The cutbacks, which are reflected in Mayor Michael R. Bloomberg’s budget plan for the next fiscal year, could affect 47,000 children, protesters said on Monday. They would hurt working parents like Nancy Maxwell.
Ms. Maxwell, 38, who works as a toll collector on Interstate 95 and lives in the Bronx, sends her two children to Public School 142 Amalia Castro on the Lower East Side. She depends on its after-school program to look after her children, she said at the news conference on Monday.
“I can’t be there when that bell rings at 2:45,” Ms. Maxwell said in an interview afterward. “Without these after-school programs, I’m going to have to quit my job.”
The city’s child care and after-school programs served 137,225 children in 2009, according to the Campaign for Children, the group behind Monday’s event. But several years of budget cuts have reduced that number to 94,215, and the latest proposal could reduce it to 53,315.

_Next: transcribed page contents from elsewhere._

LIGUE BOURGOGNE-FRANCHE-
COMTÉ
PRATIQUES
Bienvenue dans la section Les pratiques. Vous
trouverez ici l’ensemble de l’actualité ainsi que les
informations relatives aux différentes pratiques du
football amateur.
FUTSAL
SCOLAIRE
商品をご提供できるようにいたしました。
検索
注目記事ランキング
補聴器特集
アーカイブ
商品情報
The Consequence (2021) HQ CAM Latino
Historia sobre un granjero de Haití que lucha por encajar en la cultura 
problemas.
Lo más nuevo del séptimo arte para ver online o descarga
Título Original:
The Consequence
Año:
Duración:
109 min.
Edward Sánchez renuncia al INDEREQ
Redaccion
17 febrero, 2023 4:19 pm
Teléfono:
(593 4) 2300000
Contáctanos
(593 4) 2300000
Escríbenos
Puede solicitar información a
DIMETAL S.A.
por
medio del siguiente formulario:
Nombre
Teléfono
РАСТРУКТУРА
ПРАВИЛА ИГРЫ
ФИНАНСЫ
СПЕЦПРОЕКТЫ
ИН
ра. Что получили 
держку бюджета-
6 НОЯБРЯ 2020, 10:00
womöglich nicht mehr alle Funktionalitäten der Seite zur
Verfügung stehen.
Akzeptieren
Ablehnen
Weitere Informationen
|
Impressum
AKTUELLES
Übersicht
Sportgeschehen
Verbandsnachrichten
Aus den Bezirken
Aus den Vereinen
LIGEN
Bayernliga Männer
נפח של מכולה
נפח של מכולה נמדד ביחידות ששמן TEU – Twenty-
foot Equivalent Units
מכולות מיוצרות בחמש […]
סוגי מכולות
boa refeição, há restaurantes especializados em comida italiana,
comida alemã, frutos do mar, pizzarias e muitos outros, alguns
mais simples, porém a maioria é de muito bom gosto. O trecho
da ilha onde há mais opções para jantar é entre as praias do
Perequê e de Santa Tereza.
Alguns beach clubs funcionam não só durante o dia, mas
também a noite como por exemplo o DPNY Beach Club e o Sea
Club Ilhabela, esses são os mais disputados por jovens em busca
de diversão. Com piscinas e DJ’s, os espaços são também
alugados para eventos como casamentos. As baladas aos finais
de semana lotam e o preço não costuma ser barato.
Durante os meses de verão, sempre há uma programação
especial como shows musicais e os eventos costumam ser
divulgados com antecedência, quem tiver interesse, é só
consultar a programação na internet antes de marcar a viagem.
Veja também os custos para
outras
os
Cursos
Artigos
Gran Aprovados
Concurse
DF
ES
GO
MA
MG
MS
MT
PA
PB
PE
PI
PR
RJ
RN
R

Councilman Jumaane D. Williams of Brooklyn condemned the budget plan, saying he was watching his language because children were present.
The children — three dozen 4- and 5-year-olds in puffy coats from the Chung Pak Day Care Center a few blocks away in Chinatown — waved signs in front of Mr. Williams and the other speakers.
The Campaign for Children is a new partnership between the NYC Youth Alliance, an advocacy group for after-school programs, and the Emergency Coalition to Save Child Care, and its structure may help to save both programs, said Wayne Ho, the executive director of the Coalition for Asian-American Children and Families, which works with the Campaign for Children.
In the past, Mr. Ho said, “there were times when they would play child care off against after-school, and after-school off against child care.” This time, he said, will be different.
Samantha Levine, a spokeswoman for Mr. Bloomberg, declined to comment on Monday. But on Sunday she said that the administration was “working within our means to provide critical services.”
Many of the speakers on the City Hall steps on Monday seemed frustrated not only with the cuts, but also with Mr. Bloomberg himself. Though Mr. de Blasio’s remarks were measured, Mr. Williams suggested that it was time for new leadership at City Hall.
“I can taste January 2014,” he said. “It’s going to be a great time for this city.”